U.S. Military Career
He was commissioned a brevet second lieutenant and assigned to the U.S. Mounted Rifles in Texas. Stuart served in the 1st U.S. Cavalry Regiment in Leavenworth, Kansas in 1855 where he met his future wife. Over the next several years he was involved in trying to stem the violence referred to as “Bleeding Kansas” which were a series of bloody confrontations between pro and anti slavery elements.

In the year 1857 while serving under Col. Edwin Sumner and fighting at Solomon River, Kansas, Stuart was wounded while battling Cheyenne Indians who were uprising against the U.S. Government. He survived his wounds and was later transferred to Fort Riley where he and his family remained for three years.

In 1859 Stuart patented a new piece of cavalry equipment, an improved saber hook. The U.S. Government paid for the right to use it and Stuart contracted a manufacturing company out of Philadelphia to build the hook.

In his last notable service to the U.S. Government he took part in Col.
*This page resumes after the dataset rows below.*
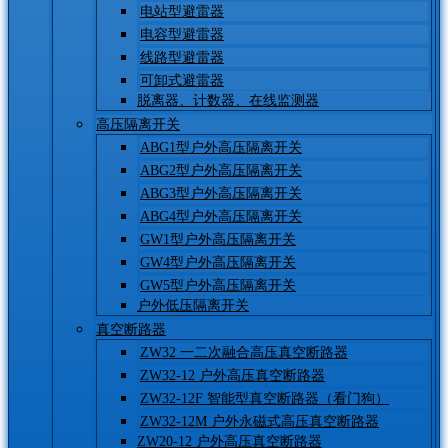
电站型避雷器
电容型避雷器
线路型避雷器
可卸式避雷器
脱离器、计数器、在线监测器
高压隔离开关
ABG1型户外高压隔离开关
ABG2型户外高压隔离开关
ABG3型户外高压隔离开关
ABG4型户外高压隔离开关
GW1型户外高压隔离开关
GW4型户外高压隔离开关
GW5型户外高压隔离开关
户外低压隔离开关
真空断路器
ZW32 一二次融合高压真空断路器
ZW32-12 户外高压真空断路器
ZW32-12F 智能型真空断路器（看门狗）
ZW32-12M 户外永磁式高压真空断路器
ZW20-12 户外高压真空断路器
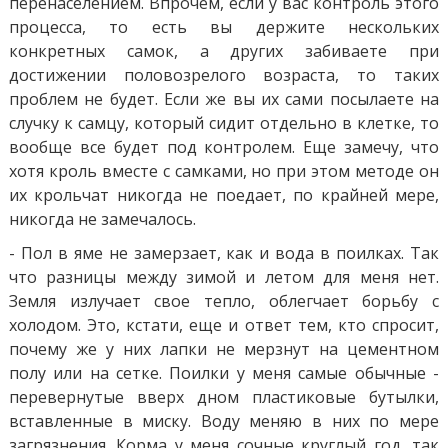
перенаселением. Впрочем, если у вас контроль этого
процесса, то есть вы держите нескольких
конкретных самок, а других забиваете при
достижении половозрелого возраста, то таких
проблем не будет. Если же вы их сами посылаете на
случку к самцу, который сидит отдельно в клетке, то
вообще все будет под контролем. Еще замечу, что
хотя кроль вместе с самками, но при этом методе он
их крольчат никогда не поедает, по крайней мере,
никогда не замечалось.
- Пол в яме не замерзает, как и вода в поилках. Так
что разницы между зимой и летом для меня нет.
Земля излучает свое тепло, облегчает борьбу с
холодом. Это, кстати, еще и ответ тем, кто спросит,
почему же у них лапки не мерзнут на цементном
полу или на сетке. Поилки у меня самые обычные -
перевернутые вверх дном пластиковые бутылки,
вставленные в миску. Воду меняю в них по мере
загрязнения. Корма у меня сочные круглый год, так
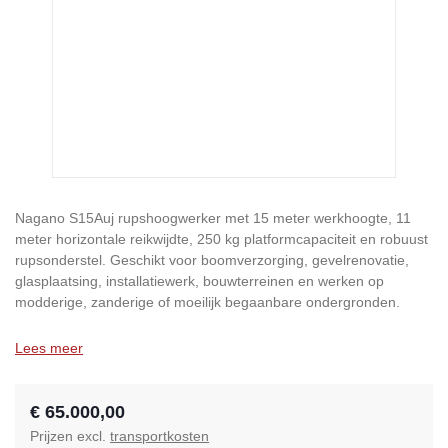
Nagano S15Auj rupshoogwerker met 15 meter werkhoogte, 11
meter horizontale reikwijdte, 250 kg platformcapaciteit en robuust
rupsonderstel. Geschikt voor boomverzorging, gevelrenovatie,
glasplaatsing, installatiewerk, bouwterreinen en werken op
modderige, zanderige of moeilijk begaanbare ondergronden.
Lees meer
€ 65.000,00
Prijzen excl.
transportkosten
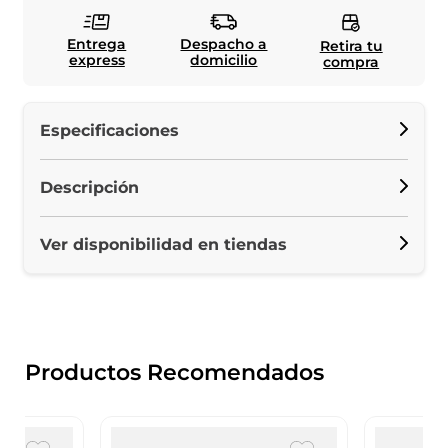
Entrega
Despacho a
Retira tu
express
domicilio
compra
Especificaciones
Descripción
Ver disponibilidad en tiendas
Productos Recomendados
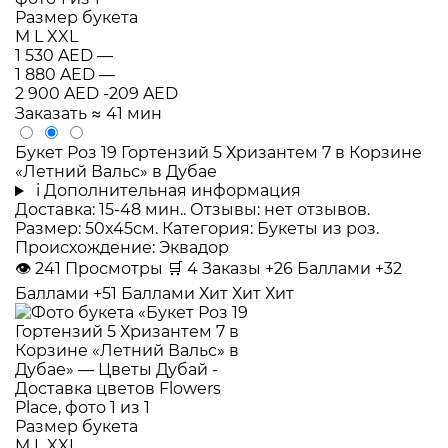
Размер букета
M
L
XXL
1 530 AED
—
1 880 AED
—
2 900 AED
-209 AED
Заказать
≈ 41 мин
Букет Роз 19 Гортензий 5 Хризантем 7 в Корзине
«Летний Вальс» в Дубае
i
Дополнительная информация
Доставка: 15-48 мин.. Отзывы: нет отзывов.
Размер: 50x45см. Категория: Букеты из роз.
Происхождение: Эквадор
👁
241
Просмотры
🛒
4
Заказы
+26 Баллами
+32
Баллами
+51 Баллами
Хит
Хит
Хит
Размер букета
M
L
XXL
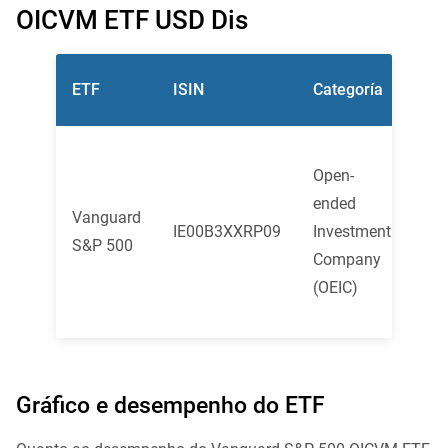
OICVM ETF USD Dis
So
ETF
ISIN
Categoría
ges
Bro
Open-
Har
ended
Fu
Vanguard
IE00B3XXRP09
Investment
Adm
S&P 500
Company
Ser
(OEIC)
(Ir
Lim
Gráfico e desempenho do ETF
Robert E. Lee’s submission of the rebel “John Brown” after Brown’s raid on the U.S. Arsenal at Harpers Ferry. Stuart recognized Brown from his service in Kansas, Brown had been using the alias Isaac Smith.

The U.S. Civil War:
Stuart was commissioned as a lieutenant Colonel in 1861 when he joined the Virginia Infantry. He served under Maj. Gen. Robert E. Lee and saw action at the “First Battle of Bull Run.“ He was promoted to Colonel in July and by September 1861 held the rank of Brigadier General.

In 1862 Stuart led his cavalry brigade at the ‘Battle of Williamsburg” and later performed reconnaissance for Lee’s larger force and through his brilliant cavalry tactics and outmaneuvering of Union forces became a folk hero to the Confederacy and helped earn him his nickname “Knight of the Golden Spurs.”

Stuart fought in most of the famous battles of the war including, the “Battle of Fredericksburg“, the “Battle of Chancellorsville“, and fought with General Lee during his devastating loss at the “Battle of Gettysburg.” Stuart distinguished himself in every battle, defensive action, and reconnaissance mission.

The Confederacy viewed Stuart as their chivalrous Knight-errant with his plumed hat and cape and fellow West Point classmate, Union Maj. General John Sedgwick called Stuart “the greatest cavalry officer ever foaled in America.”

On May 11th at the “Battle of Yellow Tavern” near Richmond, Virginia, General Jeb Stuart was mortally wounded by a dismounted Union private and shot through the side with a .44-caliber pistol. Stuart died the following evening in Richmond surrounded by friends and family. He was only thirty-one years old but had become one of the Confederacy’s most celebrated leaders.